I want to show these two statements:
1- Show that $2 \mathbb Q = \mathbb Q.$
2-Show that $\mathbb Q$ is not a finitely generated $A$ module.
For the first statement I do not know how to show it, so if someone can help me I would appreciate this.
For the second statement I am guessing that the following is the solution:
Assume that $\mathbb Q = (\frac{a}{b})$ i.e., it is finitely generated , then $q = m \frac{a}{b}$ for some integer $m.$ But then I do not know what to do. Could anyone help me in proving this also please?
Since $(1)$ was already handled in the comments...
$(2)$ $\underline{Claim:}$ $\mathbb{Q}$ is an infinitely-generated $\mathbb{Z}$-module.
$\underline{Proof:}$ Suppose $\mathbb{Q}$ has a finite generating set, $\{q_1,...,q_n\}\subseteq \mathbb{Q}$. Note that each $q_i = \frac{r_i}{s_i}$ for $r_i,s_i\in\mathbb{Z}$. We have: $$Span_{\mathbb{Z}}\bigg\{\frac{1}{s_1},...,\frac{1}{s_n}\bigg\} \supseteq Span_{\mathbb{Z}}\bigg\{q_1,...,q_n\bigg\},$$ so without loss of generality, assume the spanning set is of the form on the LHS. Furthermore, suppose this set is linearly independent. Now, consider the element: $$x:= \frac{1}{s_1\cdot ... \cdot s_n}.$$ Clearly $x\in \mathbb{Q}$, but if $x\in Span_{\mathbb{Z}}\bigg\{\frac{1}{s_1},...,\frac{1}{s_n}\bigg\}$ then $\exists \lambda_i\in \mathbb{Z}$ such that: $$\frac{1}{s_1\cdot ... \cdot s_n} = \sum\limits_{i=1}^n\lambda_i\frac{1}{s_i}.$$ Clearing the denominator, subtracting the one over, and noting $1 = \frac{s_j}{s_j}$ we get: $$\implies \sum\limits_{i\neq j = 1}^n\lambda_i\cdot (s_1\cdot ...\cdot s_n)\cdot\frac{1}{s_i} + (\lambda_j\cdot(s_1\cdot ...\cdot s_n)- s_j)\cdot\frac{1}{s_j} = 0$$ Rewriting with new coefficients: $$\sum\limits_{i=1}^n\mu_i\cdot \frac{1}{s_j} = 0$$ $\implies \forall i:\text{ }\mu_i = 0$ (by linear independence of $\frac{1}{s_i}$'s).
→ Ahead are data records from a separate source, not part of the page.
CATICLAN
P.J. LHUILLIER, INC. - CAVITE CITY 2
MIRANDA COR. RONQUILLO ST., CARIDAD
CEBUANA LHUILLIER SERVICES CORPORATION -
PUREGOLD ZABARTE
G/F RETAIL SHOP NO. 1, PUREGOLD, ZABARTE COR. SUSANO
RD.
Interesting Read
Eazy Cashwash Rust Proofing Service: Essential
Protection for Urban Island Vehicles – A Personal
This in turn yields: $$\forall i\neq j:\text{ }\lambda_i\cdot (s_1\cdot...\cdot s_n) = 0$$ and $$\lambda_j\cdot (s_1\cdot ... \cdot s_n) = s_j.$$ Continuing: $$\implies \forall i\neq j: \lambda_i = 0\text{ }\text{ (integral domain property of integers)}$$ and $$\lambda_j = \frac{1}{(s_1\cdot ...\cdot \widehat{s_j}\cdot... \cdot s_n)}\in \mathbb{Q}\backslash \mathbb{Z}$$ and thus we've reached our first contradiction.
We conclude that $x\in \mathbb{Q}\backslash Span_{\mathbb{Z}}\bigg\{q_1,...,q_n\bigg\}$. So that for the outer contradiction, we have that $\{q_1,...q_n\}$ can't generate all of $\mathbb{Q}$. $\blacksquare$